**Prompt:** Without including any picture, return the complete set of records exactly.

**Provided data:**

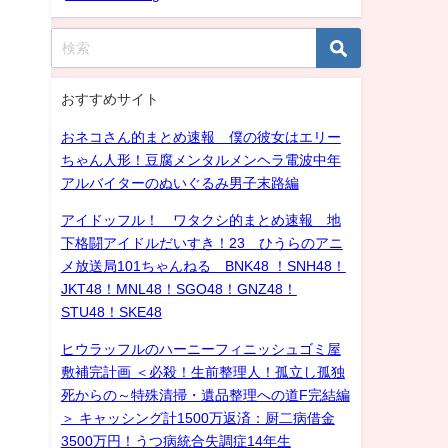
おすすめサイト
おネコさん的まとめ速報 僕の彼女はエリー
ちゃん人形！豆腐メンタルメンヘラ電波中年
アルバイターのぬいぐるみ男子末路編
アイドッフル！ ワタクシ的まとめ速報 地
下格闘アイドルだいすき！23 ひうらのアニ
メ放送局101ちゃんねる BNK48 ！SNH48！
JKT48！MNL48！SGO48！GNZ48！
STU48！SKE48
ヒウラッフルのハーニーフィニッシュゴミ屋
敷補完計画 ＜必殺！生前整理人！孤立し孤独
死からの～特殊清掃・遺品整理への道F完結編
＞ キャッシング計1500万返済：厨二病借金
3500万円！うつ病統合失調症14年生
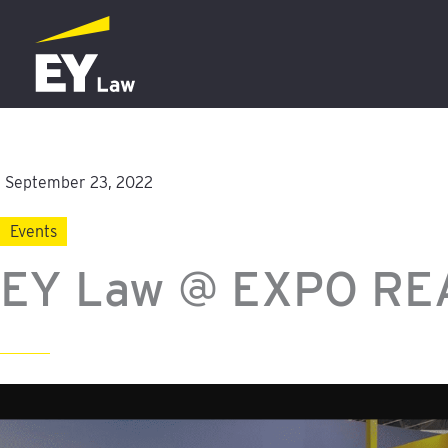
Zum
Inhalt
springen
September 23, 2022
Events
EY Law @ EXPO RE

**Your response:**
おすすめサイト
おネコさん的まとめ速報 僕の彼女はエリー
ちゃん人形！豆腐メンタルメンヘラ電波中年
アルバイターのぬいぐるみ男子末路編
アイドッフル！ ワタクシ的まとめ速報 地
下格闘アイドルだいすき！23 ひうらのアニ
メ放送局101ちゃんねる BNK48 ！SNH48！
JKT48！MNL48！SGO48！GNZ48！
STU48！SKE48
ヒウラッフルのハーニーフィニッシュゴミ屋
敷補完計画 ＜必殺！生前整理人！孤立し孤独
死からの～特殊清掃・遺品整理への道F完結編
＞ キャッシング計1500万返済：厨二病借金
3500万円！うつ病統合失調症14年生
Zum
Inhalt
springen
September 23, 2022
Events
EY Law @ EXPO RE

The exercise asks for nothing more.